# [TASK BRIEF]
Keep the pictures out of your copy. Transcribe the records below exactly.

# [MATERIAL PROVIDED]
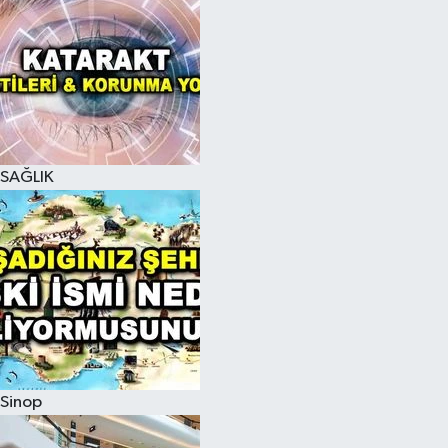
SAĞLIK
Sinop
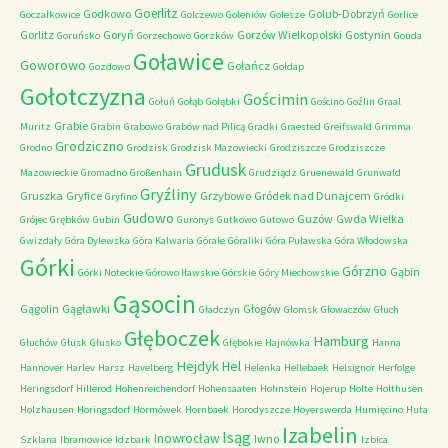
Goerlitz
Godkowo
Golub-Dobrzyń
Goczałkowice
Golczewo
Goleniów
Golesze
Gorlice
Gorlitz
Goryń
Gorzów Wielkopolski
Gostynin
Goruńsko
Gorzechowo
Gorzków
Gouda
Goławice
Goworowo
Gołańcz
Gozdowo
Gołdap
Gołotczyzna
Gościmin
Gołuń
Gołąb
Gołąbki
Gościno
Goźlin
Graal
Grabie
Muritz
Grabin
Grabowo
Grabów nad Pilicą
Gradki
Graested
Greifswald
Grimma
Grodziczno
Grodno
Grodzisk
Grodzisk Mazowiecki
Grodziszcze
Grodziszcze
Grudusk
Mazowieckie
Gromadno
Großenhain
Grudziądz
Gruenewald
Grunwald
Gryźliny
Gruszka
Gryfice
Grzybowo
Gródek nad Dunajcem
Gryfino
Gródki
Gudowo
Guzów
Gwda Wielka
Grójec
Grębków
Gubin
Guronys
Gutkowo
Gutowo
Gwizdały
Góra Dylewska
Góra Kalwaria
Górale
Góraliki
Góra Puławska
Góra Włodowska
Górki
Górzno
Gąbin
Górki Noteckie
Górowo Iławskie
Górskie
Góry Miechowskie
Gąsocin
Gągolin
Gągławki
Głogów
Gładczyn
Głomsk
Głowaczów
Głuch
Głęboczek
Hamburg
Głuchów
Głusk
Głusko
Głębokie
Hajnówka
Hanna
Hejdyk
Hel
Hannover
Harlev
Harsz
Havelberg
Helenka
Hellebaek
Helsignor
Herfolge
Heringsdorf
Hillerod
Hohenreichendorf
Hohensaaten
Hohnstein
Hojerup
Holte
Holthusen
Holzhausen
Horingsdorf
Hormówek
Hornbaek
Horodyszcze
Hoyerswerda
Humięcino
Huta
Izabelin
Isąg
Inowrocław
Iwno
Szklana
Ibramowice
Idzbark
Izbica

# [RESULT OF THE EXERCISE]
SAĞLIK
Sinop
Goerlitz
Godkowo
Golub-Dobrzyń
Goczałkowice
Golczewo
Goleniów
Golesze
Gorlice
Gorlitz
Goryń
Gorzów Wielkopolski
Gostynin
Goruńsko
Gorzechowo
Gorzków
Gouda
Goławice
Goworowo
Gołańcz
Gozdowo
Gołdap
Gołotczyzna
Gościmin
Gołuń
Gołąb
Gołąbki
Gościno
Goźlin
Graal
Grabie
Muritz
Grabin
Grabowo
Grabów nad Pilicą
Gradki
Graested
Greifswald
Grimma
Grodziczno
Grodno
Grodzisk
Grodzisk Mazowiecki
Grodziszcze
Grodziszcze
Grudusk
Mazowieckie
Gromadno
Großenhain
Grudziądz
Gruenewald
Grunwald
Gryźliny
Gruszka
Gryfice
Grzybowo
Gródek nad Dunajcem
Gryfino
Gródki
Gudowo
Guzów
Gwda Wielka
Grójec
Grębków
Gubin
Guronys
Gutkowo
Gutowo
Gwizdały
Góra Dylewska
Góra Kalwaria
Górale
Góraliki
Góra Puławska
Góra Włodowska
Górki
Górzno
Gąbin
Górki Noteckie
Górowo Iławskie
Górskie
Góry Miechowskie
Gąsocin
Gągolin
Gągławki
Głogów
Gładczyn
Głomsk
Głowaczów
Głuch
Głęboczek
Hamburg
Głuchów
Głusk
Głusko
Głębokie
Hajnówka
Hanna
Hejdyk
Hel
Hannover
Harlev
Harsz
Havelberg
Helenka
Hellebaek
Helsignor
Herfolge
Heringsdorf
Hillerod
Hohenreichendorf
Hohensaaten
Hohnstein
Hojerup
Holte
Holthusen
Holzhausen
Horingsdorf
Hormówek
Hornbaek
Horodyszcze
Hoyerswerda
Humięcino
Huta
Izabelin
Isąg
Inowrocław
Iwno
Szklana
Ibramowice
Idzbark
Izbica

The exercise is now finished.